━━━━━ RECORDS PROVIDED

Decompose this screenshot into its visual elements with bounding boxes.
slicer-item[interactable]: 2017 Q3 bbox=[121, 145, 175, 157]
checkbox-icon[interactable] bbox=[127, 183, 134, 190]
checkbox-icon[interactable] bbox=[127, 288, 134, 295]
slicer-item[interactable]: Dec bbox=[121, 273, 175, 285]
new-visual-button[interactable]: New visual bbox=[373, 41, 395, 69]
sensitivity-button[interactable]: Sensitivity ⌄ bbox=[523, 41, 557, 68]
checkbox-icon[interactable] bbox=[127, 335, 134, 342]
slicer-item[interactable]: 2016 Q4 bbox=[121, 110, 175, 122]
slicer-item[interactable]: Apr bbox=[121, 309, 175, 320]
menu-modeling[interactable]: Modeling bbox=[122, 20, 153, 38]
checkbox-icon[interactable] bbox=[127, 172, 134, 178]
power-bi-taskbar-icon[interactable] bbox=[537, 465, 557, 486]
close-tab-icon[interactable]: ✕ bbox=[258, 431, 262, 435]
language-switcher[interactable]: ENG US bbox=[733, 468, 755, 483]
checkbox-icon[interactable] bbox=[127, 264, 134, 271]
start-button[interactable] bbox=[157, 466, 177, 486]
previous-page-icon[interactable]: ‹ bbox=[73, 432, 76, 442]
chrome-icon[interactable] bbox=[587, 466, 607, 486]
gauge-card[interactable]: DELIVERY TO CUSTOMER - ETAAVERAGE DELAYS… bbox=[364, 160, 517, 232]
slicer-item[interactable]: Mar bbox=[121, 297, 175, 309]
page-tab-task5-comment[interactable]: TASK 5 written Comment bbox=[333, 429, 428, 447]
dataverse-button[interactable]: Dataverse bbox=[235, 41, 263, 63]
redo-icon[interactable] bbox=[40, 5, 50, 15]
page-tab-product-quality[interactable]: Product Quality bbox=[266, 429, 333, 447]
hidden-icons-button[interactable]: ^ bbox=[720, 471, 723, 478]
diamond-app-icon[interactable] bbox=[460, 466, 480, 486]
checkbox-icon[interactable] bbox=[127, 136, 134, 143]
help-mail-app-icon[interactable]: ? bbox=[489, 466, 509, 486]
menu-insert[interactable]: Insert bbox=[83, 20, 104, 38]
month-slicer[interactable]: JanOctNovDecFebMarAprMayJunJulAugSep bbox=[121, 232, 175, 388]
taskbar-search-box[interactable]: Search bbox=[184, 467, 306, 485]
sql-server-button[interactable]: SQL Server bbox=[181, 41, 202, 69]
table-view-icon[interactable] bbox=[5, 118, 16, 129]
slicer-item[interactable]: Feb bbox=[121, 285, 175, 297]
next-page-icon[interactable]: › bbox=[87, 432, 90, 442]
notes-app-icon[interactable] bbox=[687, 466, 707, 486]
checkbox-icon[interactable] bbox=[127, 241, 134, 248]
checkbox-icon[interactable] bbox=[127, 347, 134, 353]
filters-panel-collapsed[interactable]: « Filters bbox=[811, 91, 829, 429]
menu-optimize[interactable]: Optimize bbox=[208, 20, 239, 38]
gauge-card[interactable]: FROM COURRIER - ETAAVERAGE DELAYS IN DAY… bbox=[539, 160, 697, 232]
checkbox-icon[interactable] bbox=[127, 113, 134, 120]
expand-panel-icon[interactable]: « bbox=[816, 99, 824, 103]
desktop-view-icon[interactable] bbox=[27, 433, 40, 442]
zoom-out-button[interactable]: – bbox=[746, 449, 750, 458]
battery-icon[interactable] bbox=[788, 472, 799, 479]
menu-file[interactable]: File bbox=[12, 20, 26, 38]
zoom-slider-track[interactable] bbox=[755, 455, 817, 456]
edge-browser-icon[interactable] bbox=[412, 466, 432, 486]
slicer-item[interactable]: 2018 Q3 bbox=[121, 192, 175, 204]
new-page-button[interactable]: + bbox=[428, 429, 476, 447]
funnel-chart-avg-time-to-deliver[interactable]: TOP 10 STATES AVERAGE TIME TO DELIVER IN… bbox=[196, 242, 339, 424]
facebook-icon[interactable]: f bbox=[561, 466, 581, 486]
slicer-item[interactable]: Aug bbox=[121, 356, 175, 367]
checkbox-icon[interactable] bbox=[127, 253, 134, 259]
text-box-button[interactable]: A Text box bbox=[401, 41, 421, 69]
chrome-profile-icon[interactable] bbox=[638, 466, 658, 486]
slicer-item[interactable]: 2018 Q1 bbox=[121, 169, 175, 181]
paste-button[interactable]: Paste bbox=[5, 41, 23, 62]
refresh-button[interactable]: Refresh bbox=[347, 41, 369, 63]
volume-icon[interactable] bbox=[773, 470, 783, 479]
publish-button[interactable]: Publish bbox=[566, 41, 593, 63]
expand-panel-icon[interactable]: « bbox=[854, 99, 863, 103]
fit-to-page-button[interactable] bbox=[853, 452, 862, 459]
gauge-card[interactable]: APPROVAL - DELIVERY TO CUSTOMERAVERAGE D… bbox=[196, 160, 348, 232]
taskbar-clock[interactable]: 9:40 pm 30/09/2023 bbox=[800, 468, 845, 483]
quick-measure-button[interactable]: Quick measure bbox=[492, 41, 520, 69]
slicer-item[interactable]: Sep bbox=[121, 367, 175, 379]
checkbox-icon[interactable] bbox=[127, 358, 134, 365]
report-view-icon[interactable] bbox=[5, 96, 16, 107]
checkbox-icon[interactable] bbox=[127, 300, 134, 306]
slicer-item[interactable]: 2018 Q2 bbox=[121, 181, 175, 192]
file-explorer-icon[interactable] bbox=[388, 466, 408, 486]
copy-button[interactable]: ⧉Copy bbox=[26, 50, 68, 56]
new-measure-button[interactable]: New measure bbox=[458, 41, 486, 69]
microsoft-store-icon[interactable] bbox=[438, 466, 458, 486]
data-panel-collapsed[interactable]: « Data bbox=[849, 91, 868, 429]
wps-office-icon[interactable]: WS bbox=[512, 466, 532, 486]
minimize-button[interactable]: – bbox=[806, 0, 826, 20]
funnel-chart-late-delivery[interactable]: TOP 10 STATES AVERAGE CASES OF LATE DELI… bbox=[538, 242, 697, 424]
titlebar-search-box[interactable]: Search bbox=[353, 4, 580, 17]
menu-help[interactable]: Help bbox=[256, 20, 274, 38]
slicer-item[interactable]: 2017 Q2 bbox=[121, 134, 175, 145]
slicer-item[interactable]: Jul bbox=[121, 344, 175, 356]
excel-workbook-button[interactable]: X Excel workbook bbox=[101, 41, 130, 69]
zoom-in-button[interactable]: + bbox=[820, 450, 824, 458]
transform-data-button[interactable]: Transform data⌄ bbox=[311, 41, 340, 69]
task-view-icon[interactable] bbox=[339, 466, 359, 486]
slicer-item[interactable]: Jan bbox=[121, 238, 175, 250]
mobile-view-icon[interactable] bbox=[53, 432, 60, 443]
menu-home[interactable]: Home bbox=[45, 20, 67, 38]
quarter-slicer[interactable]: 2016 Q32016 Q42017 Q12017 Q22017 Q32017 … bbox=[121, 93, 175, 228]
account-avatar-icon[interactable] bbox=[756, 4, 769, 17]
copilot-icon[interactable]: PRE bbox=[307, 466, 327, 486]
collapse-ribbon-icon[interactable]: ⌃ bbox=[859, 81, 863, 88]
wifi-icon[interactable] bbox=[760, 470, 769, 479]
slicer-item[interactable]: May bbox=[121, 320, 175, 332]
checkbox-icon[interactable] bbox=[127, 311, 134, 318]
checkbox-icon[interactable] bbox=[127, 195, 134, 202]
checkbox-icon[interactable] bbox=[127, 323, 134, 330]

━━━━━━━━━━

## WORK ORDER
Write the data out again, verbatim.

## SOLUTION BELOW
Decompose this screenshot into its visual elements with bounding boxes.
slicer-item[interactable]: 2017 Q3 bbox=[121, 145, 175, 157]
checkbox-icon[interactable] bbox=[127, 183, 134, 190]
checkbox-icon[interactable] bbox=[127, 288, 134, 295]
slicer-item[interactable]: Dec bbox=[121, 273, 175, 285]
new-visual-button[interactable]: New visual bbox=[373, 41, 395, 69]
sensitivity-button[interactable]: Sensitivity ⌄ bbox=[523, 41, 557, 68]
checkbox-icon[interactable] bbox=[127, 335, 134, 342]
slicer-item[interactable]: 2016 Q4 bbox=[121, 110, 175, 122]
slicer-item[interactable]: Apr bbox=[121, 309, 175, 320]
menu-modeling[interactable]: Modeling bbox=[122, 20, 153, 38]
checkbox-icon[interactable] bbox=[127, 172, 134, 178]
power-bi-taskbar-icon[interactable] bbox=[537, 465, 557, 486]
close-tab-icon[interactable]: ✕ bbox=[258, 431, 262, 435]
language-switcher[interactable]: ENG US bbox=[733, 468, 755, 483]
checkbox-icon[interactable] bbox=[127, 264, 134, 271]
start-button[interactable] bbox=[157, 466, 177, 486]
previous-page-icon[interactable]: ‹ bbox=[73, 432, 76, 442]
chrome-icon[interactable] bbox=[587, 466, 607, 486]
gauge-card[interactable]: DELIVERY TO CUSTOMER - ETAAVERAGE DELAYS… bbox=[364, 160, 517, 232]
slicer-item[interactable]: Mar bbox=[121, 297, 175, 309]
page-tab-task5-comment[interactable]: TASK 5 written Comment bbox=[333, 429, 428, 447]
dataverse-button[interactable]: Dataverse bbox=[235, 41, 263, 63]
redo-icon[interactable] bbox=[40, 5, 50, 15]
page-tab-product-quality[interactable]: Product Quality bbox=[266, 429, 333, 447]
hidden-icons-button[interactable]: ^ bbox=[720, 471, 723, 478]
diamond-app-icon[interactable] bbox=[460, 466, 480, 486]
checkbox-icon[interactable] bbox=[127, 136, 134, 143]
help-mail-app-icon[interactable]: ? bbox=[489, 466, 509, 486]
menu-insert[interactable]: Insert bbox=[83, 20, 104, 38]
month-slicer[interactable]: JanOctNovDecFebMarAprMayJunJulAugSep bbox=[121, 232, 175, 388]
taskbar-search-box[interactable]: Search bbox=[184, 467, 306, 485]
sql-server-button[interactable]: SQL Server bbox=[181, 41, 202, 69]
table-view-icon[interactable] bbox=[5, 118, 16, 129]
slicer-item[interactable]: Feb bbox=[121, 285, 175, 297]
next-page-icon[interactable]: › bbox=[87, 432, 90, 442]
notes-app-icon[interactable] bbox=[687, 466, 707, 486]
checkbox-icon[interactable] bbox=[127, 241, 134, 248]
checkbox-icon[interactable] bbox=[127, 347, 134, 353]
filters-panel-collapsed[interactable]: « Filters bbox=[811, 91, 829, 429]
menu-optimize[interactable]: Optimize bbox=[208, 20, 239, 38]
gauge-card[interactable]: FROM COURRIER - ETAAVERAGE DELAYS IN DAY… bbox=[539, 160, 697, 232]
checkbox-icon[interactable] bbox=[127, 113, 134, 120]
expand-panel-icon[interactable]: « bbox=[816, 99, 824, 103]
desktop-view-icon[interactable] bbox=[27, 433, 40, 442]
zoom-out-button[interactable]: – bbox=[746, 449, 750, 458]
battery-icon[interactable] bbox=[788, 472, 799, 479]
menu-file[interactable]: File bbox=[12, 20, 26, 38]
zoom-slider-track[interactable] bbox=[755, 455, 817, 456]
edge-browser-icon[interactable] bbox=[412, 466, 432, 486]
slicer-item[interactable]: 2018 Q3 bbox=[121, 192, 175, 204]
new-page-button[interactable]: + bbox=[428, 429, 476, 447]
funnel-chart-avg-time-to-deliver[interactable]: TOP 10 STATES AVERAGE TIME TO DELIVER IN… bbox=[196, 242, 339, 424]
facebook-icon[interactable]: f bbox=[561, 466, 581, 486]
slicer-item[interactable]: Aug bbox=[121, 356, 175, 367]
checkbox-icon[interactable] bbox=[127, 253, 134, 259]
text-box-button[interactable]: A Text box bbox=[401, 41, 421, 69]
chrome-profile-icon[interactable] bbox=[638, 466, 658, 486]
slicer-item[interactable]: 2018 Q1 bbox=[121, 169, 175, 181]
paste-button[interactable]: Paste bbox=[5, 41, 23, 62]
refresh-button[interactable]: Refresh bbox=[347, 41, 369, 63]
volume-icon[interactable] bbox=[773, 470, 783, 479]
publish-button[interactable]: Publish bbox=[566, 41, 593, 63]
expand-panel-icon[interactable]: « bbox=[854, 99, 863, 103]
fit-to-page-button[interactable] bbox=[853, 452, 862, 459]
gauge-card[interactable]: APPROVAL - DELIVERY TO CUSTOMERAVERAGE D… bbox=[196, 160, 348, 232]
taskbar-clock[interactable]: 9:40 pm 30/09/2023 bbox=[800, 468, 845, 483]
quick-measure-button[interactable]: Quick measure bbox=[492, 41, 520, 69]
slicer-item[interactable]: Sep bbox=[121, 367, 175, 379]
checkbox-icon[interactable] bbox=[127, 358, 134, 365]
report-view-icon[interactable] bbox=[5, 96, 16, 107]
checkbox-icon[interactable] bbox=[127, 300, 134, 306]
slicer-item[interactable]: 2018 Q2 bbox=[121, 181, 175, 192]
file-explorer-icon[interactable] bbox=[388, 466, 408, 486]
copy-button[interactable]: ⧉Copy bbox=[26, 50, 68, 56]
new-measure-button[interactable]: New measure bbox=[458, 41, 486, 69]
microsoft-store-icon[interactable] bbox=[438, 466, 458, 486]
data-panel-collapsed[interactable]: « Data bbox=[849, 91, 868, 429]
wps-office-icon[interactable]: WS bbox=[512, 466, 532, 486]
minimize-button[interactable]: – bbox=[806, 0, 826, 20]
funnel-chart-late-delivery[interactable]: TOP 10 STATES AVERAGE CASES OF LATE DELI… bbox=[538, 242, 697, 424]
titlebar-search-box[interactable]: Search bbox=[353, 4, 580, 17]
menu-help[interactable]: Help bbox=[256, 20, 274, 38]
slicer-item[interactable]: 2017 Q2 bbox=[121, 134, 175, 145]
slicer-item[interactable]: Jul bbox=[121, 344, 175, 356]
excel-workbook-button[interactable]: X Excel workbook bbox=[101, 41, 130, 69]
zoom-in-button[interactable]: + bbox=[820, 450, 824, 458]
transform-data-button[interactable]: Transform data⌄ bbox=[311, 41, 340, 69]
task-view-icon[interactable] bbox=[339, 466, 359, 486]
slicer-item[interactable]: Jan bbox=[121, 238, 175, 250]
mobile-view-icon[interactable] bbox=[53, 432, 60, 443]
menu-home[interactable]: Home bbox=[45, 20, 67, 38]
quarter-slicer[interactable]: 2016 Q32016 Q42017 Q12017 Q22017 Q32017 … bbox=[121, 93, 175, 228]
account-avatar-icon[interactable] bbox=[756, 4, 769, 17]
copilot-icon[interactable]: PRE bbox=[307, 466, 327, 486]
collapse-ribbon-icon[interactable]: ⌃ bbox=[859, 81, 863, 88]
wifi-icon[interactable] bbox=[760, 470, 769, 479]
slicer-item[interactable]: May bbox=[121, 320, 175, 332]
checkbox-icon[interactable] bbox=[127, 311, 134, 318]
checkbox-icon[interactable] bbox=[127, 195, 134, 202]
checkbox-icon[interactable] bbox=[127, 323, 134, 330]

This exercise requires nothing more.